• Exercise prompt: Give back the full listing exactly as it appears below.

• Given data:
|---|

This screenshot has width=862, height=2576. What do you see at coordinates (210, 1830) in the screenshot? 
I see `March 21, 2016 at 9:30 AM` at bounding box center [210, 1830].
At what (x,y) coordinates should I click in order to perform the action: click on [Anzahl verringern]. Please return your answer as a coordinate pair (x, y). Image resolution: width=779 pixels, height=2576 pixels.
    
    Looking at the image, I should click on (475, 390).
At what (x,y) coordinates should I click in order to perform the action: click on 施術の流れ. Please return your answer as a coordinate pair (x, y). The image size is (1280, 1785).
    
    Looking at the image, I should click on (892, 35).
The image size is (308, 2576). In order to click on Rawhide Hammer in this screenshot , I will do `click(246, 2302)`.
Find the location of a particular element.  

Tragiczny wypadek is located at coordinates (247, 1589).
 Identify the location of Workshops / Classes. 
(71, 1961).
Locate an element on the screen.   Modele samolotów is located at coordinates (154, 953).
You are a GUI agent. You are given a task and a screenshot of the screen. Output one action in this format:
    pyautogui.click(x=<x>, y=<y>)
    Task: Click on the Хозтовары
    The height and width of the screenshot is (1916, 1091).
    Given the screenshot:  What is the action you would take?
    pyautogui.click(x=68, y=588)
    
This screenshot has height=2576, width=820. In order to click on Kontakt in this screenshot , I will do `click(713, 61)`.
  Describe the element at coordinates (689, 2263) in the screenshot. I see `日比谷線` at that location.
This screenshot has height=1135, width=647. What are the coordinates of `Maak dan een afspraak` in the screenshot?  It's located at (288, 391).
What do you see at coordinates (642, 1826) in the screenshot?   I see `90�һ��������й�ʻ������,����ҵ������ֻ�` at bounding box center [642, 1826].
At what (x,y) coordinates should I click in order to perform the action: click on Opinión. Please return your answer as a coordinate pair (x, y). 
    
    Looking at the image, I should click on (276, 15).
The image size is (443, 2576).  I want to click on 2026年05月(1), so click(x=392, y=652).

|---|

• Response to this task:
This screenshot has width=862, height=2576. What do you see at coordinates (210, 1830) in the screenshot? 
I see `March 21, 2016 at 9:30 AM` at bounding box center [210, 1830].
At what (x,y) coordinates should I click in order to perform the action: click on [Anzahl verringern]. Please return your answer as a coordinate pair (x, y). Image resolution: width=779 pixels, height=2576 pixels.
    
    Looking at the image, I should click on (475, 390).
At what (x,y) coordinates should I click in order to perform the action: click on 施術の流れ. Please return your answer as a coordinate pair (x, y). The image size is (1280, 1785).
    
    Looking at the image, I should click on (892, 35).
The image size is (308, 2576). In order to click on Rawhide Hammer in this screenshot , I will do `click(246, 2302)`.
Find the location of a particular element.  

Tragiczny wypadek is located at coordinates (247, 1589).
 Identify the location of Workshops / Classes. 
(71, 1961).
Locate an element on the screen.   Modele samolotów is located at coordinates (154, 953).
You are a GUI agent. You are given a task and a screenshot of the screen. Output one action in this format:
    pyautogui.click(x=<x>, y=<y>)
    Task: Click on the Хозтовары
    The height and width of the screenshot is (1916, 1091).
    Given the screenshot:  What is the action you would take?
    pyautogui.click(x=68, y=588)
    
This screenshot has height=2576, width=820. In order to click on Kontakt in this screenshot , I will do `click(713, 61)`.
  Describe the element at coordinates (689, 2263) in the screenshot. I see `日比谷線` at that location.
This screenshot has height=1135, width=647. What are the coordinates of `Maak dan een afspraak` in the screenshot?  It's located at (288, 391).
What do you see at coordinates (642, 1826) in the screenshot?   I see `90�һ��������й�ʻ������,����ҵ������ֻ�` at bounding box center [642, 1826].
At what (x,y) coordinates should I click in order to perform the action: click on Opinión. Please return your answer as a coordinate pair (x, y). 
    
    Looking at the image, I should click on (276, 15).
The image size is (443, 2576).  I want to click on 2026年05月(1), so click(x=392, y=652).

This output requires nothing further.